29 setembro 2024

Uma crônica de Cícero Belmar

Jogo de cena
Cícero Belmar*  

Senhoras e senhores, o terceiro sinal já tocou e as cortinas serão abertas: a partir de hoje começa o Tudo ou Nada, parte final desta teatralização sem nenhuma expressão artística, que é a campanha eleitoral municipal. Nos próximos 20 dias será reforçada a disputa pelo voto do eleitor nas ruas, meios de comunicação tradicionais e mídias sociais.

Campanha eleitoral é uma grande encenação. Às vezes, uma comédia, uma farsa, uma ópera bufa, mas em geral termina sempre em drama. Ou ainda em tragédia administrativa. Na disputa pela preferência do eleitorado, os atores principais se apresentam com máscaras, algumas criadas por marqueteiros. Outras, pela intuição de assessores.

Afinal, todo mundo espera um diferencial de quem se candidata a um cargo. Assim surgem as máscaras: quem disputa, se apresenta como redentor das causas impossíveis. Se a face verdadeira do candidato, ou da candidata, for revelada, não receberá único voto.
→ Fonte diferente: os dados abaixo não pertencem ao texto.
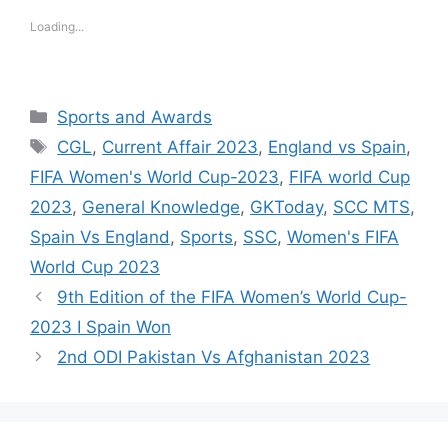
Loading...
Categories
Sports and Awards
Tags
CGL
,
Current Affair 2023
,
England vs Spain
,
FIFA Women's World Cup-2023
,
FIFA world Cup
2023
,
General Knowledge
,
GKToday
,
SCC MTS
,
Spain Vs England
,
Sports
,
SSC
,
Women's FIFA
World Cup 2023
9th Edition of the FIFA Women’s World Cup-
2023 I Spain Won
2nd ODI Pakistan Vs Afghanistan 2023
Reta final é luta contra o tempo, estresse a mil, um salve-se quem puder. Numa cidade cheia de rios como o Recife, se um candidato a vereador, por exemplo, se encontrar com o outro sobre a ponte, valei-me Nossa Senhora das Águas Profundas. A segunda quinzena de setembro, tradicionalmente, é quando a disputa ganha esse ritmo acirrado do vale-tudo.

Recife é só um exemplo. Das nervosas capitais aos mais pacatos rincões, os candidatos reforçarão a atuação até seis de outubro, dia do primeiro turno, porque político sem tribuna, morre. E o que isso tem a ver com teatro? É que as máscaras têm caráter dramatúrgico. Nessa jornada, há um roteiro pronto e os atores, bem ensaiados, não fugirão aos papéis que lhes couber interpretar.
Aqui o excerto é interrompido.